No other affine or nonlinear structure survives the constraints imposed by the functional equation, since any alternative form breaks either the $x=0$ identity or the quadratic consistency relation derived earlier.
Verification of Key Steps
The determination of $f(0)$ rests on substituting $x=y=0$ and $y=0$ into the original equation. Any overlooked cancellation in these substitutions would incorrectly enlarge the solution set, since the constant term controls all subsequent constraints.
The reduction to $f(x)=0$ in the first case depends on propagating the identity $f(f(x)\cdot 0)= -f(x)$ without assuming injectivity. A mistaken assumption of cancellability would falsely permit nonzero solutions.

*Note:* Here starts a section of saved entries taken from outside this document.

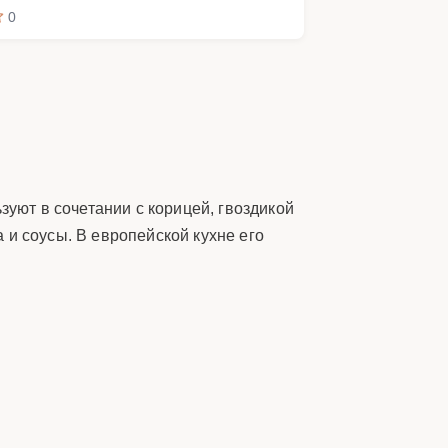
0
зуют в сочетании с корицей, гвоздикой
 и соусы. В европейской кухне его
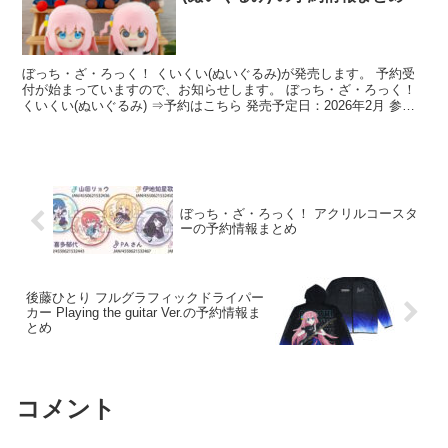
ぼっち・ざ・ろっく！ くいくい(ぬいぐるみ)が発売します。 予約受
付が始まっていますので、お知らせします。 ぼっち・ざ・ろっく！
くいくい(ぬいぐるみ) ⇒予約はこちら 発売予定日：2026年2月 参考
価格：各44...
ぼっち・ざ・ろっく！ アクリルコースタ
ーの予約情報まとめ
後藤ひとり フルグラフィックドライパー
カー Playing the guitar Ver.の予約情報ま
とめ
コメント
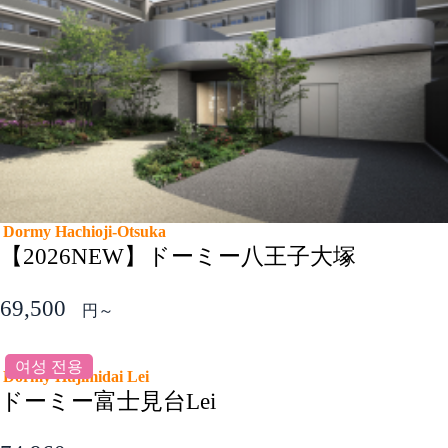
Dormy Hachioji-Otsuka
【2026NEW】ドーミー八王子大塚
69,500
円～
여성 전용
Dormy Hujimidai Lei
ドーミー富士見台Lei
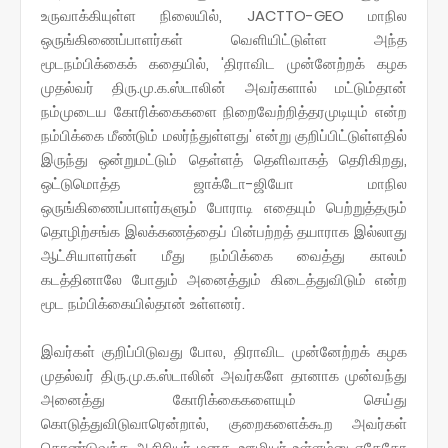
உருவாக்கியுள்ள நிலையில், JACTTO-GEO மாநில
ஒருங்கிணைப்பாளர்கள் வெளியிட்டுள்ள அந்த
மூடநம்பிக்கைக் கதையில், 'திராவிட முன்னேற்றக் கழக
முதல்வர் திரு.மு.க.ஸ்டாலின் அவர்களால் மட்டும்தான்
நம்முடைய கோரிக்கைகளை நிறைவேற்றித்தரமுடியும் என்ற
நம்பிக்கை மீண்டும் மலர்ந்துள்ளது' என்று குறிப்பிட்டுள்ளதில்
இருந்து ஒன்றுமட்டும் தெள்ளத் தெளிவாகத் தெரிகிறது,
ஒட்டுமொத்த ஜாக்டோ-ஜியோ மாநில
ஒருங்கிணைப்பாளர்களும் போராடி எதையும் பெற்றுத்தரும்
தொழிற்சங்க இலக்கணத்தைப் பின்பற்றத் தயாராக இல்லாது
ஆட்சியாளர்கள் மீது நம்பிக்கை வைத்து காலம்
கடத்தினாலே போதும் அனைத்தும் கிடைத்துவிடும் என்ற
மூட நம்பிக்கையில்தான் உள்ளனர்.
இவர்கள் குறிப்பிடுவது போல, திராவிட முன்னேற்றக் கழக
முதல்வர் திரு.மு.க.ஸ்டாலின் அவர்களே தானாக முன்வந்து
அனைத்து கோரிக்கைகளையும் செய்து
கொடுத்துவிடுவாரென்றால், குறைகளைக்கூற அவர்கள்
கொண்டுவந்த ஆசிரியர் மனசு, ஊழியர் உள்ளம்னு ஏதேதோ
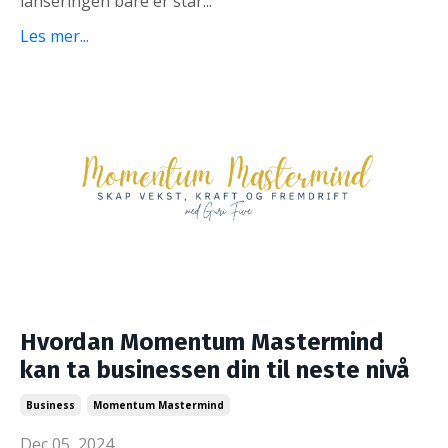
lanseringen bare er star...
Les mer...
Hvordan Momentum Mastermind
kan ta businessen din til neste nivå
Business
Momentum Mastermind
Dec 05, 2024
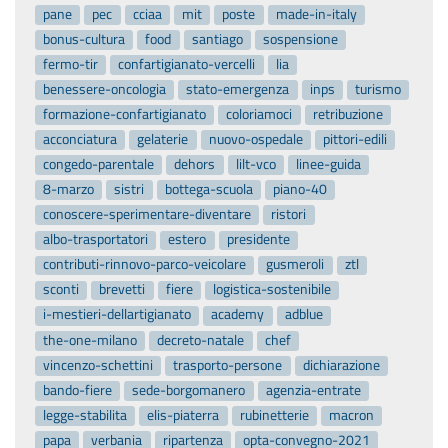
pane
pec
cciaa
mit
poste
made-in-italy
bonus-cultura
food
santiago
sospensione
fermo-tir
confartigianato-vercelli
lia
benessere-oncologia
stato-emergenza
inps
turismo
formazione-confartigianato
coloriamoci
retribuzione
acconciatura
gelaterie
nuovo-ospedale
pittori-edili
congedo-parentale
dehors
lilt-vco
linee-guida
8-marzo
sistri
bottega-scuola
piano-40
conoscere-sperimentare-diventare
ristori
albo-trasportatori
estero
presidente
contributi-rinnovo-parco-veicolare
gusmeroli
ztl
sconti
brevetti
fiere
logistica-sostenibile
i-mestieri-dellartigianato
academy
adblue
the-one-milano
decreto-natale
chef
vincenzo-schettini
trasporto-persone
dichiarazione
bando-fiere
sede-borgomanero
agenzia-entrate
legge-stabilita
elis-piaterra
rubinetterie
macron
papa
verbania
ripartenza
opta-convegno-2021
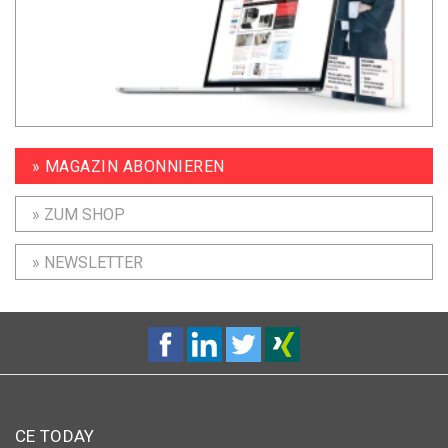
» MAGAZIN ABONNIEREN
» ZUM SHOP
» NEWSLETTER
CE TODAY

The verification of $f(x)=x-1$ relies on consistent expansion of $f((x-1)(y-1))$. Any algebraic slip in distributing the affine transformation would destroy the balance between additive and multiplicative terms.
Alternative Approaches
A different strategy begins by proving injectivity of a shifted version of $f$ and then deriving that the image is closed under multiplication, turning the problem into a characterization of field homomorphisms of $\mathbb{R}$ with a translation. Another approach introduces $f(x)=x-1$ as a natural fixed-point shift and shows that any deviation leads to contradiction through repeated substitution patterns.